### WORK ITEM:
Your copy should match the records exactly, apart from the pictures, which stay out.

### DATA PROVIDED:
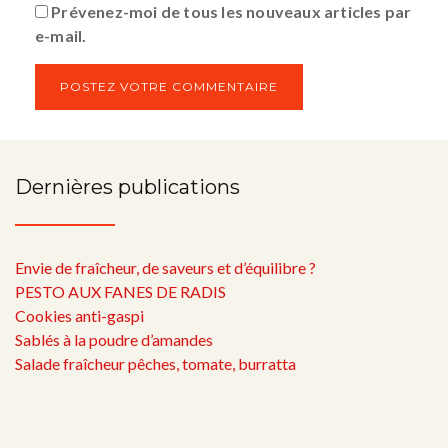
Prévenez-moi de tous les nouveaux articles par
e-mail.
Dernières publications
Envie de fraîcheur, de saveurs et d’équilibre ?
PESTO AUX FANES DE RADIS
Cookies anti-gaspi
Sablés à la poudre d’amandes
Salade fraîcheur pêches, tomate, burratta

### RESULT OF THIS EXERCISE:
Prévenez-moi de tous les nouveaux articles par
e-mail.
Dernières publications
Envie de fraîcheur, de saveurs et d’équilibre ?
PESTO AUX FANES DE RADIS
Cookies anti-gaspi
Sablés à la poudre d’amandes
Salade fraîcheur pêches, tomate, burratta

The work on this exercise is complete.